Rivers and Streams in the Pine Barrens flow east into the estuaries and bays along the Atlantic.
Oswego Lake © Bob Birdsall
One river, the Rancocas Creek, flows west to the Delaware River. These are all slow-moving streams and rivers, fed by rains and the Kirkwood-Cohansey aquifer. These rivers and streams, when undisturbed by human impacts, are highly acidic and very low in nutrients. These key water quality characteristics shape the biological cycles and communities within the rivers, streams and wetlands.
The streams and rivers of the Pine Barrens support unique plant communities and complex wildlife communities. About sixteen species of fish are considered indigenous to the Pinelands waters, and another forty-six species, including peripheral and introduced species, may be encountered.
[+ ZOOM] The river runs through a canyon of white cedar trees. © Albert D. Horner
Permanent natural lakes are absent from the Pine Barrens. The only natural ponds or lakes in the Pine Barrens are those created by beaver, which dam up streams to create ponds and foster growth of the aquatic plants they like to eat. The larger lakes one sees today are all manmade. People have been damming up watercourses in the Pinelands since the earliest European settlers arrived.
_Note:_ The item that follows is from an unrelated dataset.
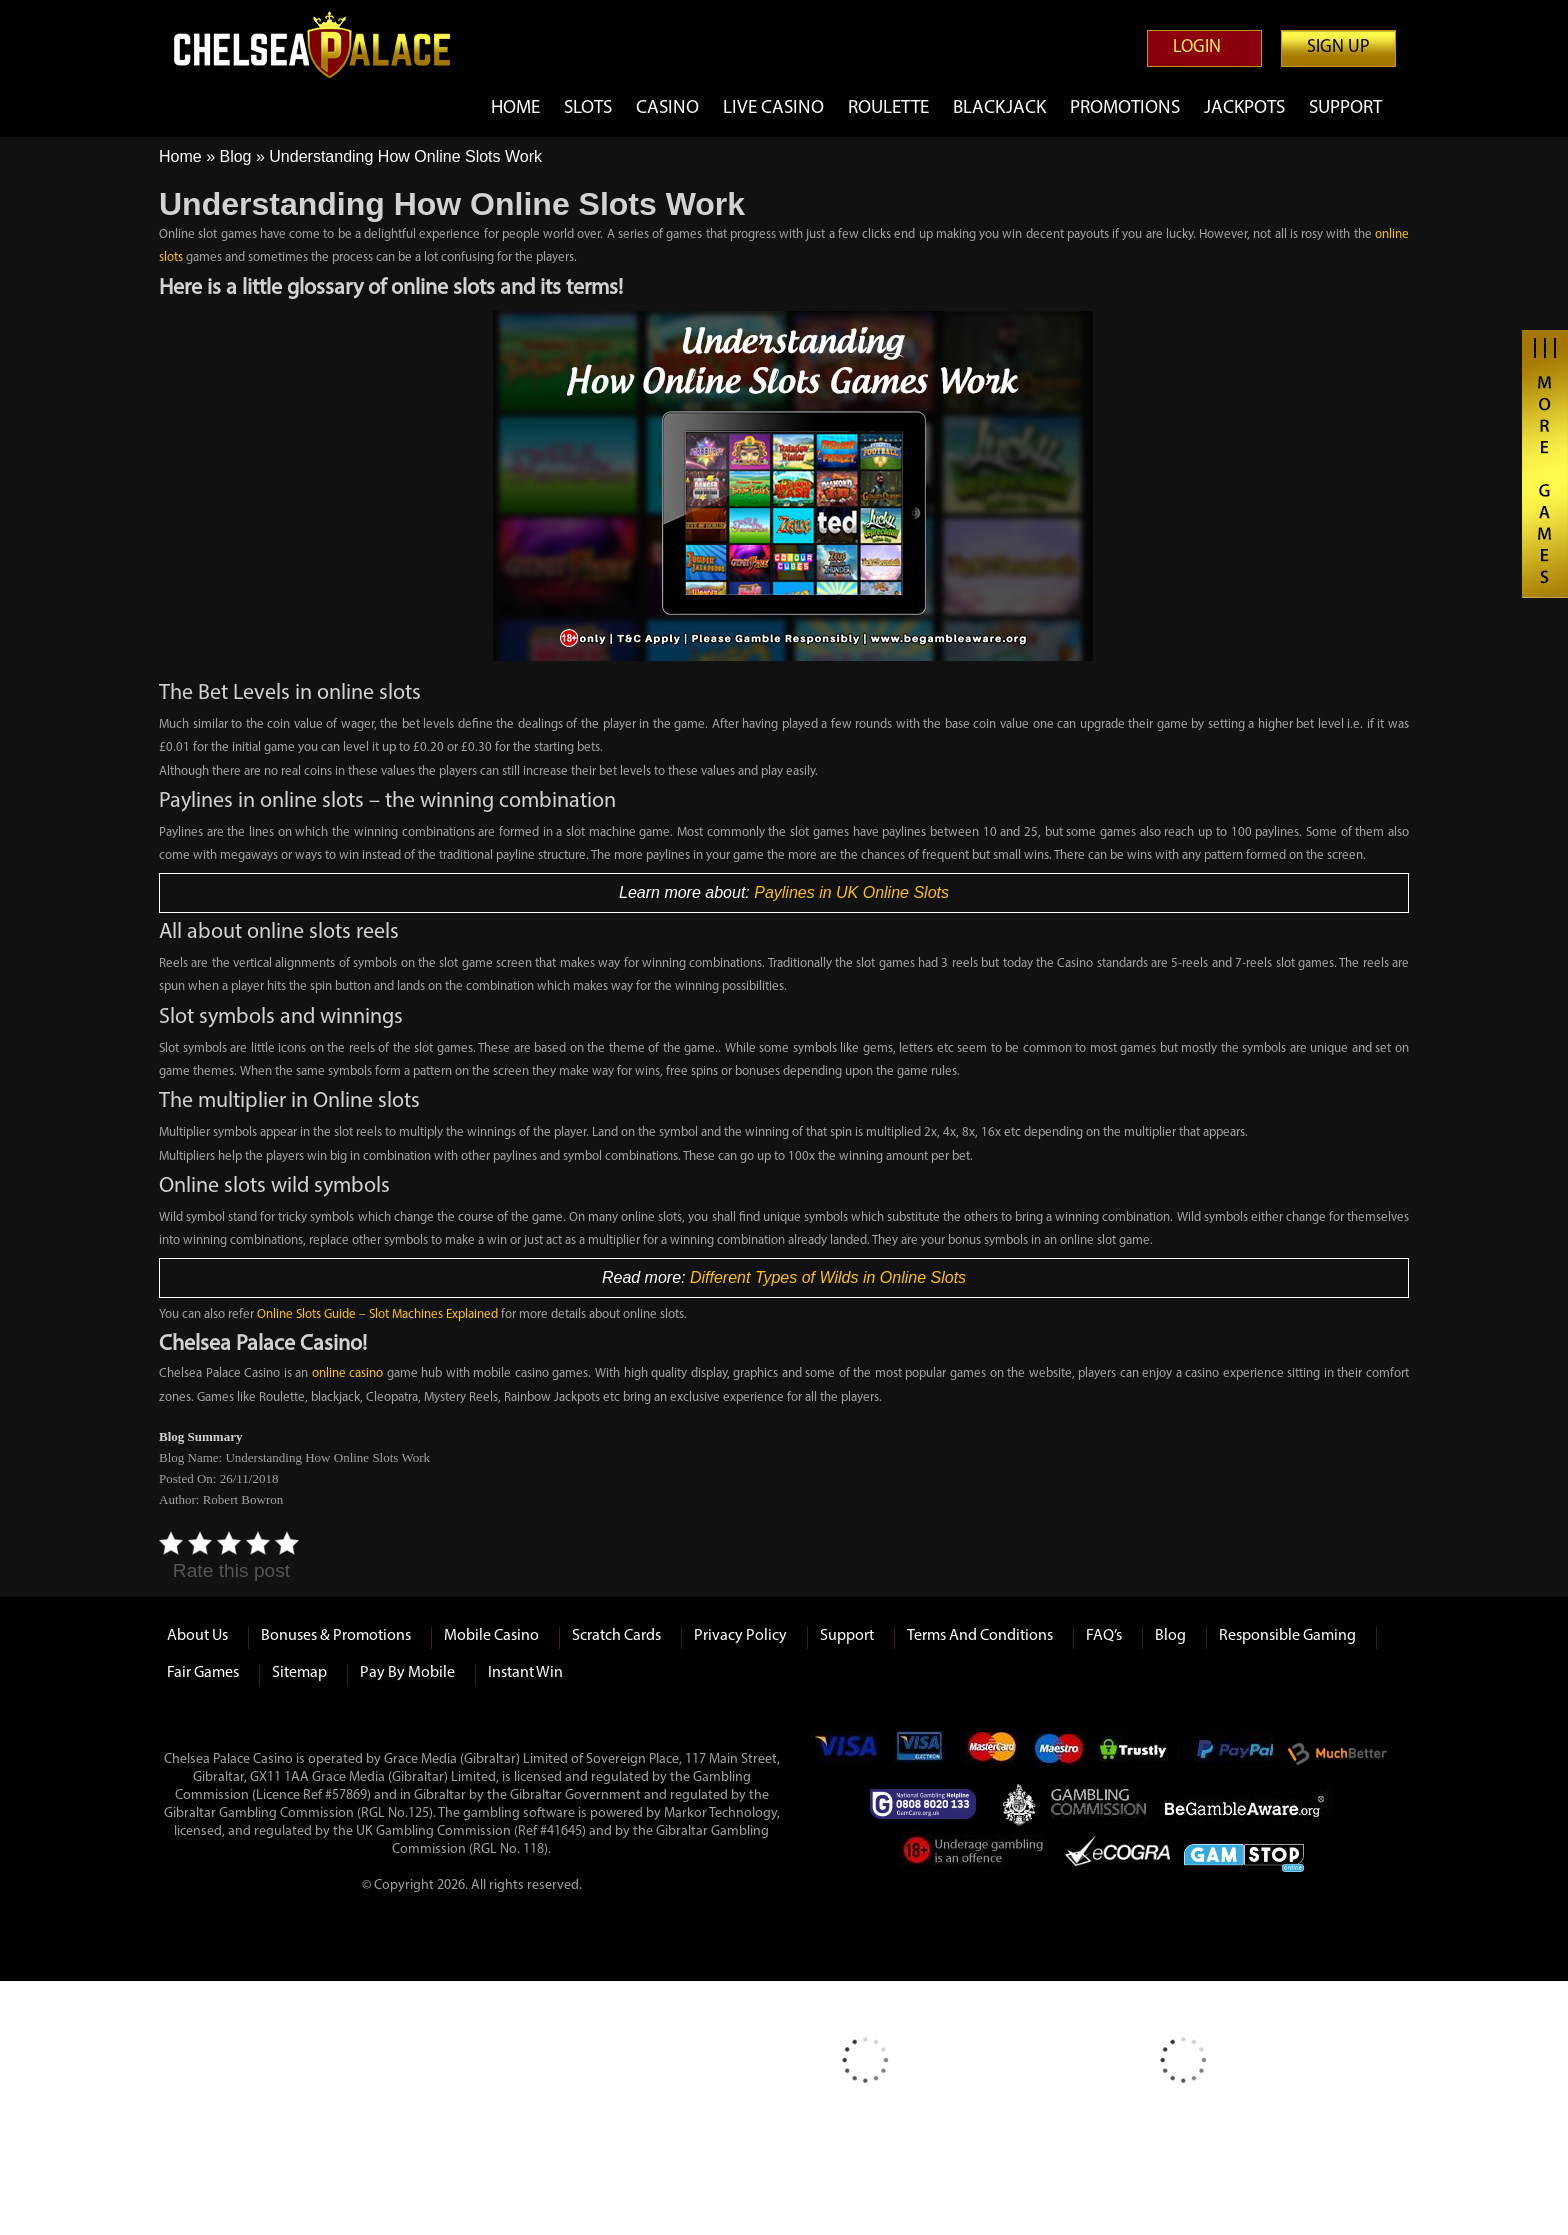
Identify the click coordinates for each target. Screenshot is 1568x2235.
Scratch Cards (616, 1636)
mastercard (991, 1754)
Impoundments that can be called lakes in a technical sense (with water deep enough to limit plant growth in some areas) are the result of activities designed to use water power: people built dams and waterwheels to drive machinery such as grist mills, sawmills, and the bellows associated with the forges and furnaces.
People have been damming up watercourses in the Pinelands since the earliest European settlers arrived.
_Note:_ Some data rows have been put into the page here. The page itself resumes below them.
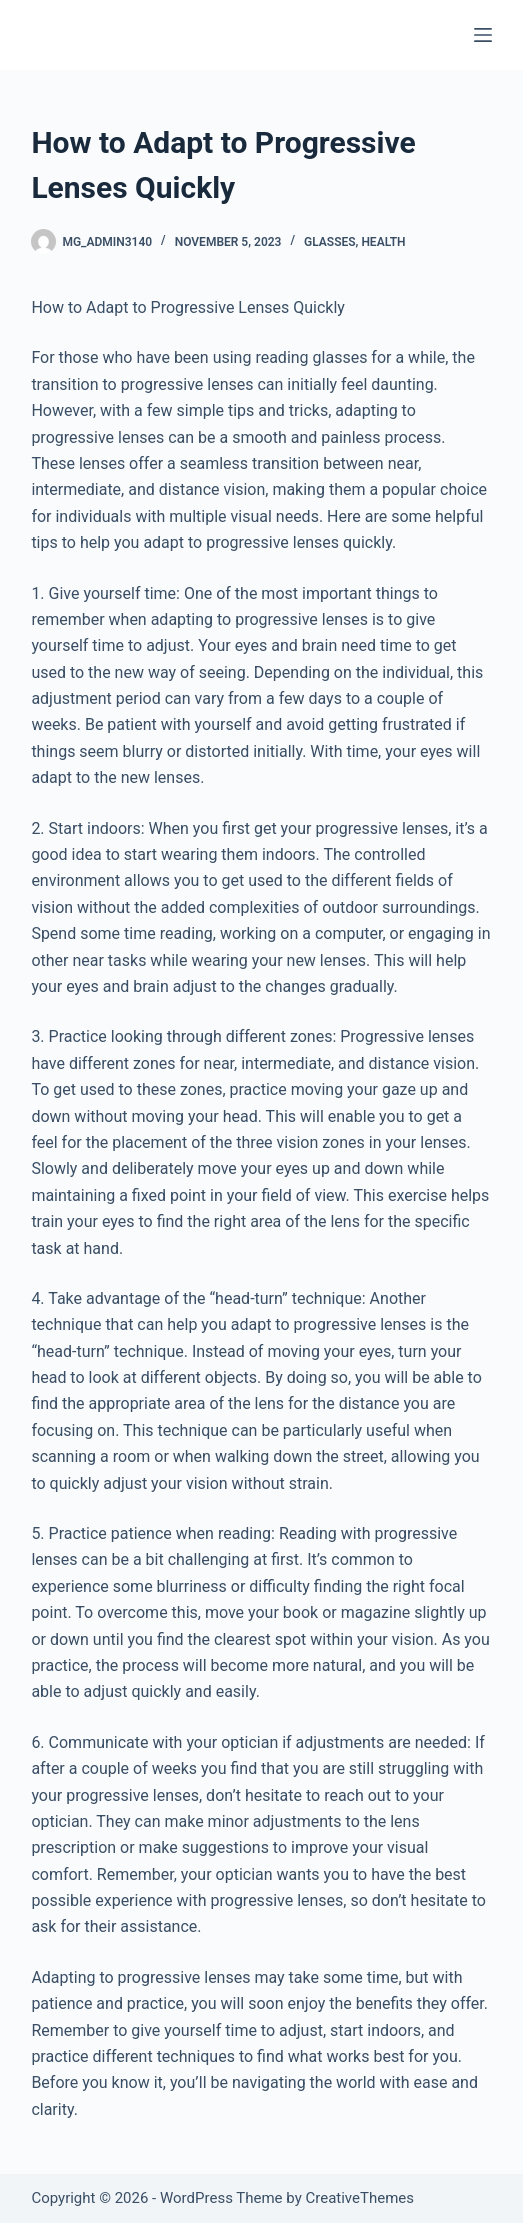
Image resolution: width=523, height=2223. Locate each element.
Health (383, 242)
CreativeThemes (359, 2198)
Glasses (330, 242)
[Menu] (483, 35)
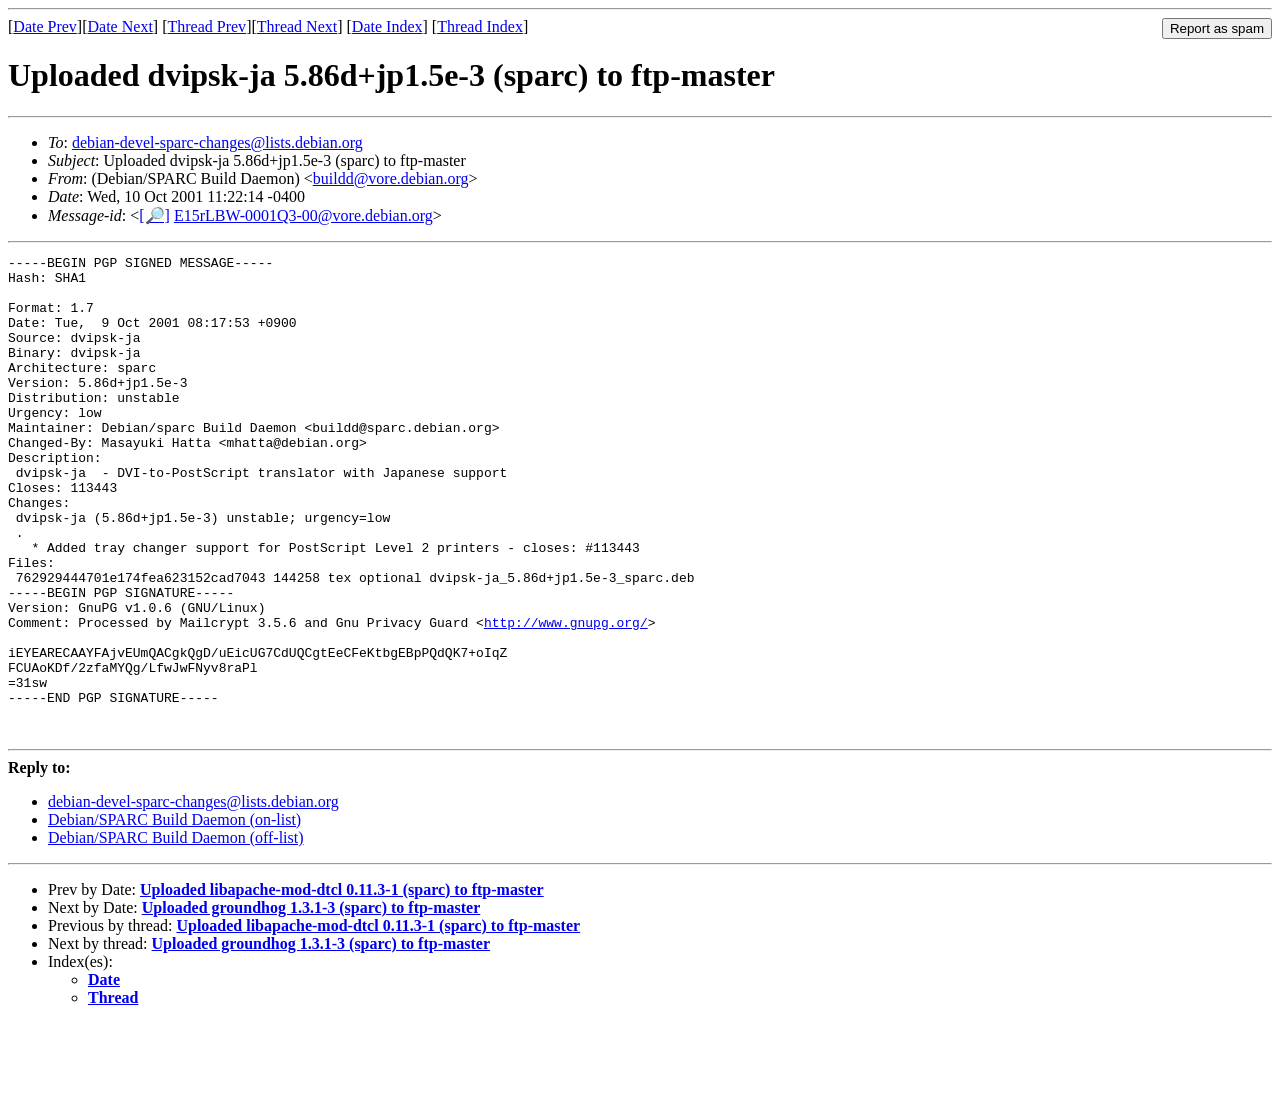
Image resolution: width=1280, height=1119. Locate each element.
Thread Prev (206, 26)
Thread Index (480, 26)
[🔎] (154, 215)
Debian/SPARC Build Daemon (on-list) (174, 915)
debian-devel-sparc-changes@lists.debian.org (217, 142)
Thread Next (297, 26)
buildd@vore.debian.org (391, 178)
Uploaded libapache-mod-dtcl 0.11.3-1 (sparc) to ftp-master (342, 985)
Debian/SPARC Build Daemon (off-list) (176, 933)
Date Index (387, 26)
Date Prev (45, 26)
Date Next (120, 26)
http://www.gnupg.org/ (566, 697)
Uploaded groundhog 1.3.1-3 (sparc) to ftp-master (311, 1003)
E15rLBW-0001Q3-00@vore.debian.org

Ponds are technically any body of fresh water that is shallow enough to permit plant growth from the bottom throughout the entire area of the pond. Small impoundments made by people for various reasons qualify as ponds. Beavers make ponds throughout the area, when they have the opportunity.
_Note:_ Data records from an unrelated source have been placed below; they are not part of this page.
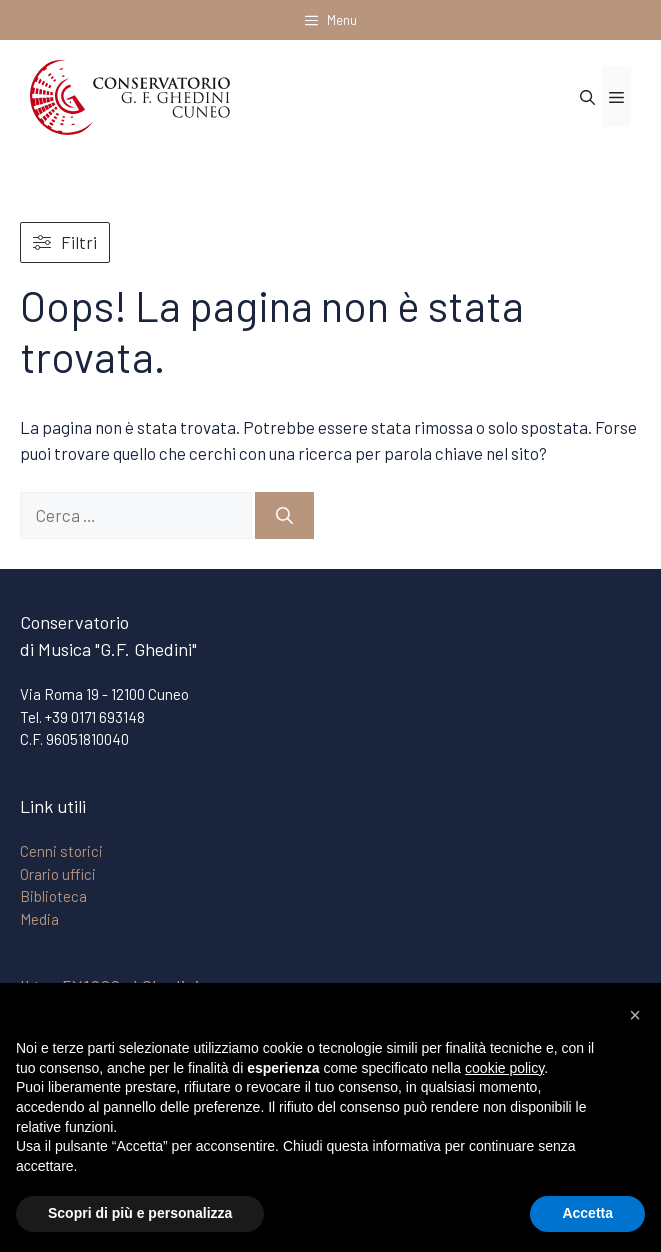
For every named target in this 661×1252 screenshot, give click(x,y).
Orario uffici (58, 874)
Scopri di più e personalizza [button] (140, 1213)
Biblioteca (53, 896)
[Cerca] (284, 516)
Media (39, 919)
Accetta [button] (587, 1213)
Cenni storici (61, 851)
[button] (635, 1015)
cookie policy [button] (504, 1068)
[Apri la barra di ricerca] (587, 97)
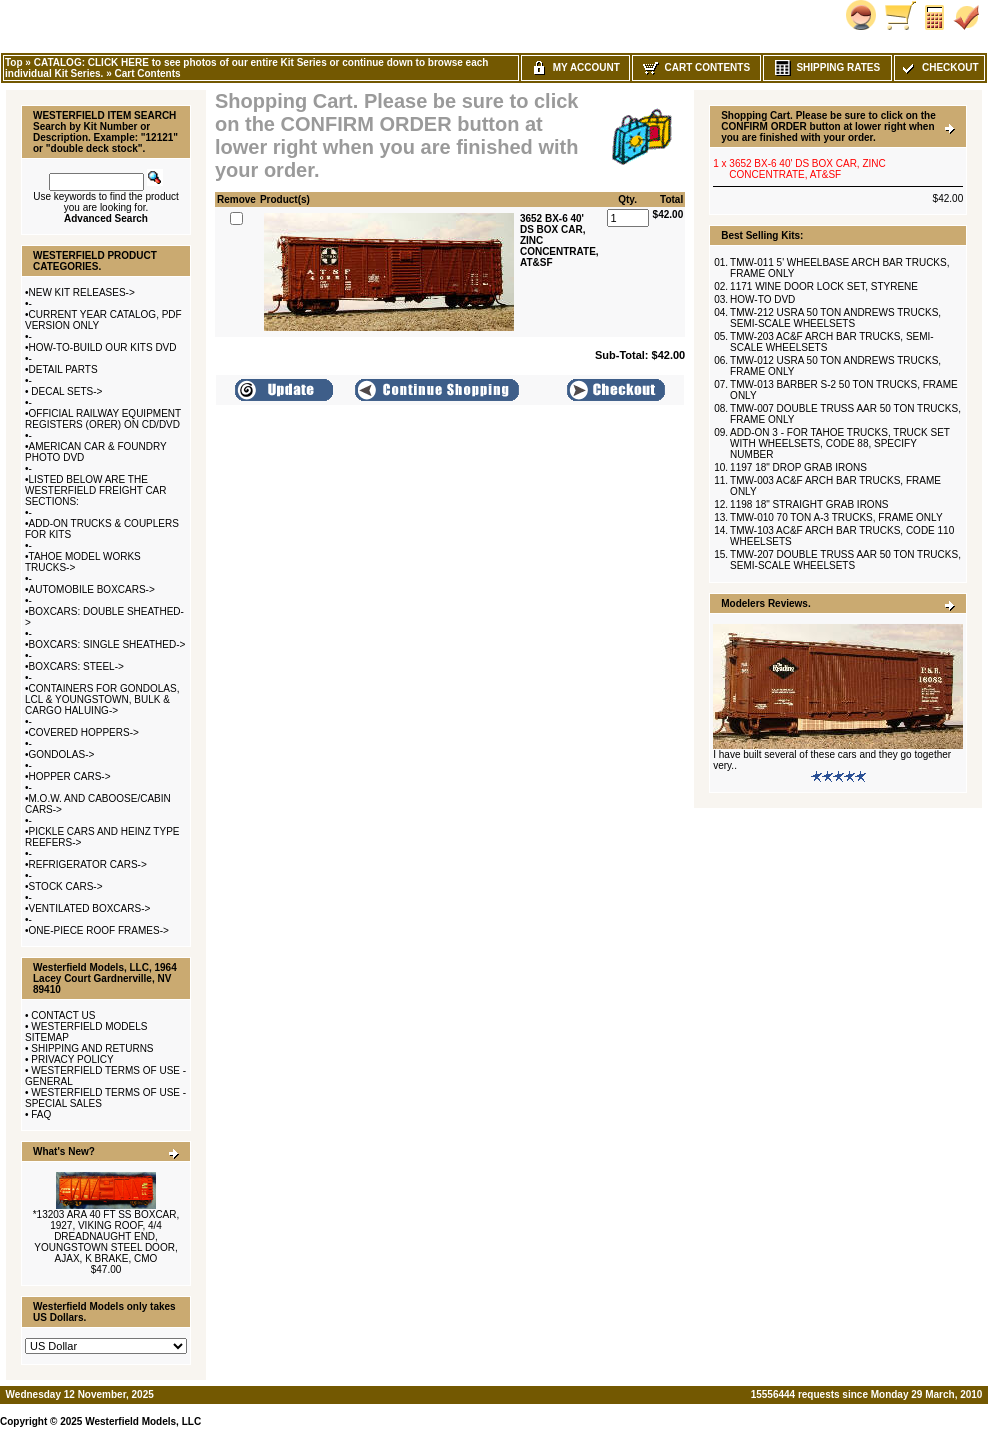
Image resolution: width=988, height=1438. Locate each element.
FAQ (41, 1114)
Intermittent ponds, sometimes also called vernal pools. These ponds are only filled with water part of the year. They form in shallow depressions where the water table is very near the surface for most of the year. These ponds fill with water in the fall, winter and early spring, then dry up in the late spring and summer as the water table falls. Intermittent ponds support many rare plants and animals. For example, they are favored by Pine Barrens Treefrogs and salamanders for breeding because they do not harbor fish that would prey on the amphibians’ eggs.